I am generally satisfied with the changes performed and with your responses. I believe that a few additional changes to the presentation of your results would considerably increase paper legibility:
Panel A of Fig. 3 is not informative and may be removed without any effect on the strength of your conclusions. Fig. S3, in contrast, should be moved to the main text and discussed there, as it clearly shows that most of the contribution to the high RMSD of the S. puctatus structure (panle B in your Fig. 3) comes from the wobbly C-terminal.

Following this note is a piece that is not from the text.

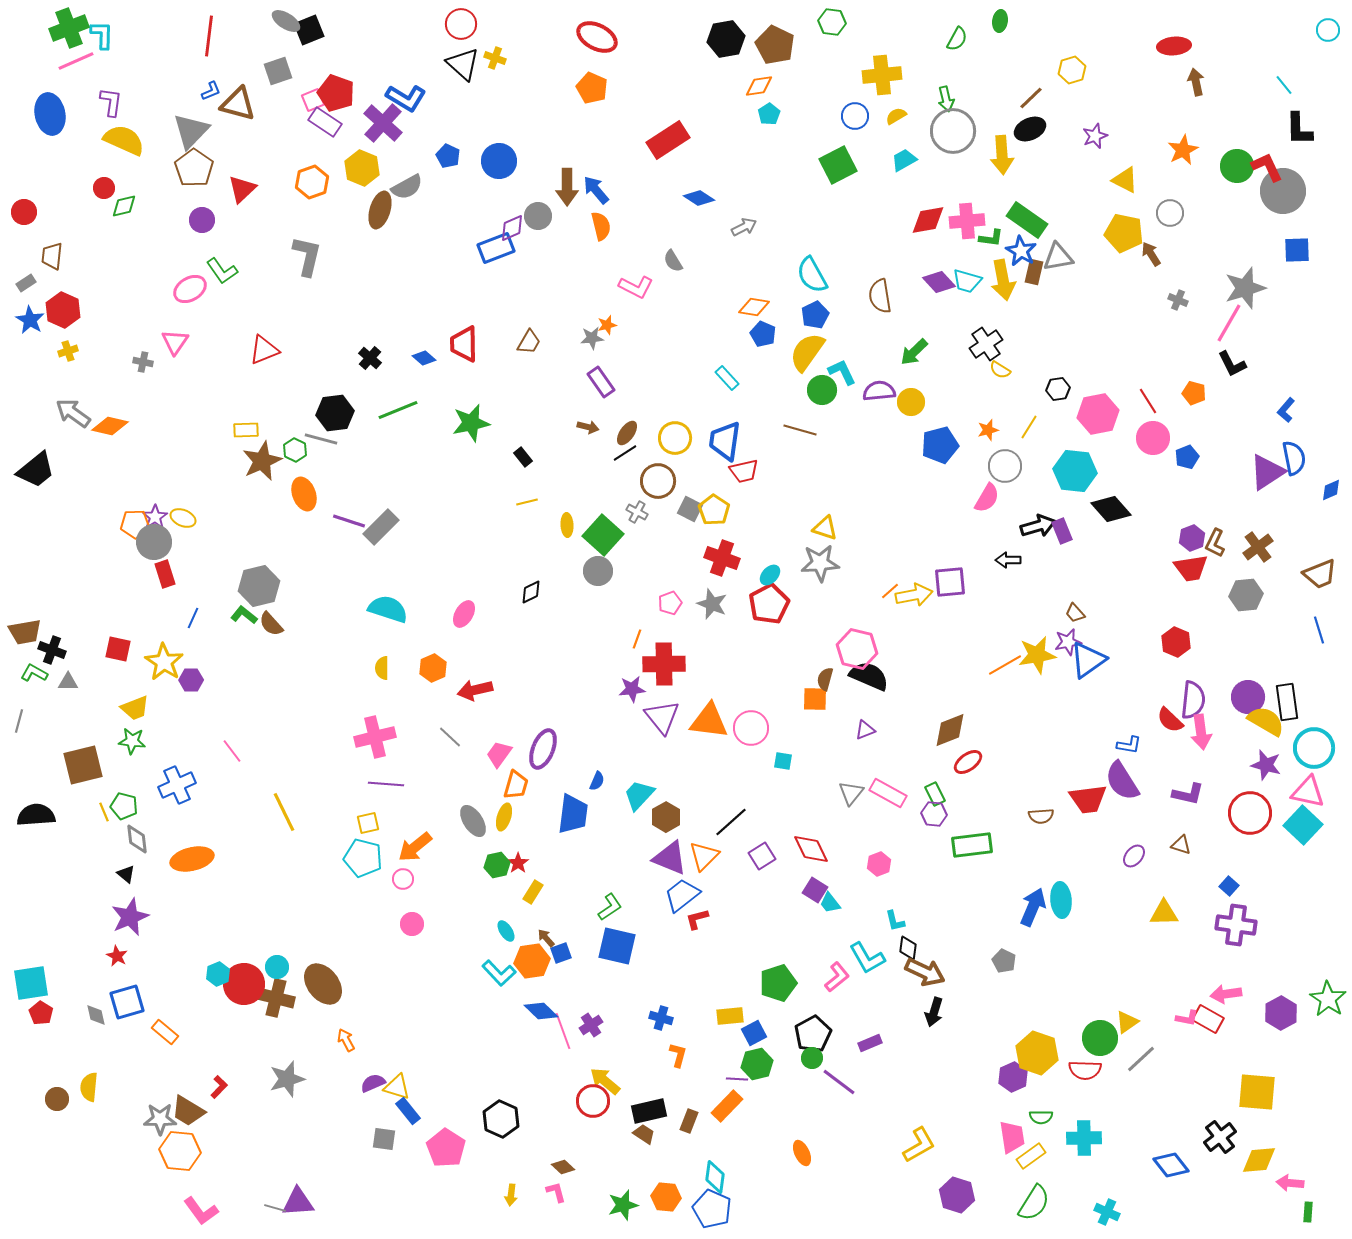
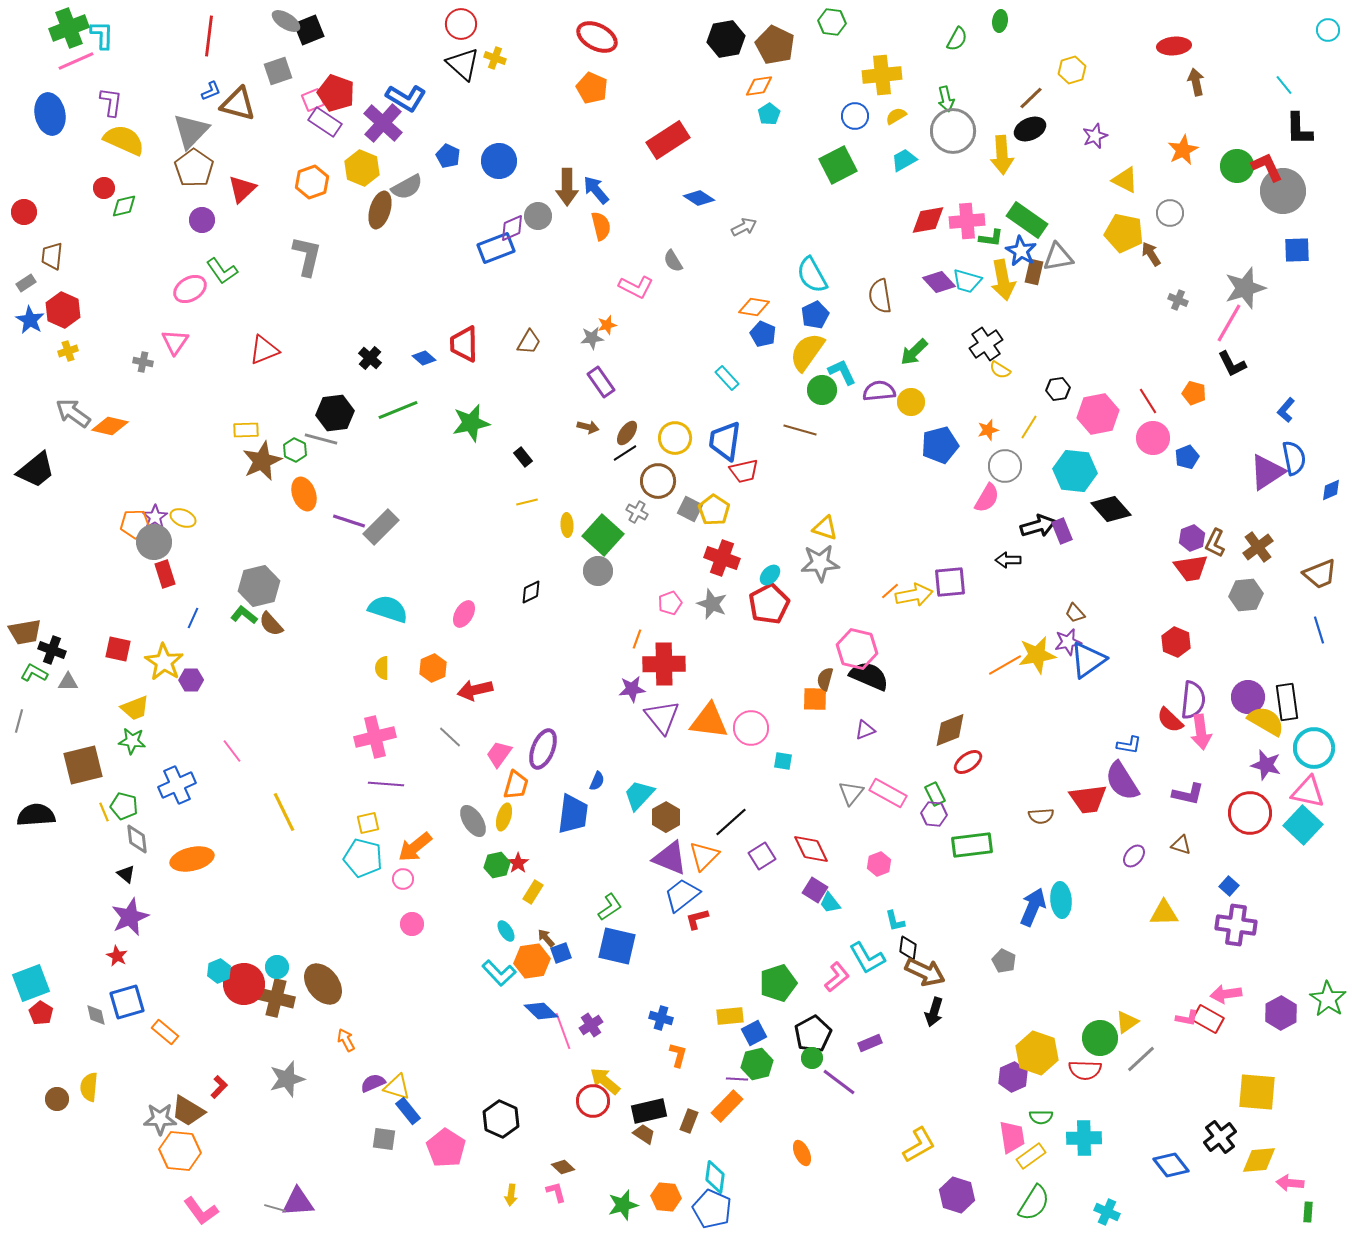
cyan hexagon at (218, 974): moved 1 px right, 3 px up
cyan square at (31, 983): rotated 12 degrees counterclockwise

I fear Fig. 4 may be hard to interpret by readers unfamiliar with fpocket output. Depiction of the pockets using mdpocket (http://fpocket.sourceforge.net/manual_fpocket2.pdf) might be more helpful.
Fig. 5 would be strengthened by the inclusion of graphs depicting the evolution of the highlighted distances throughout the simulations.
This revision also met most questions
The MD simulations seems acceptable.
no comment.
some typos should be corrected:
Such as: line 395: GCPR should be GPCR
Please address all of the concerns of both reviewers. I agree that the lack of a bilayer in your simulation strongly hampers your manuscript and that you should include it explicitly (or at least use an implicit model with heterogeneous dielectrics, such as HDGB (Tanizaki and Feig, 10.1021/jp054694f)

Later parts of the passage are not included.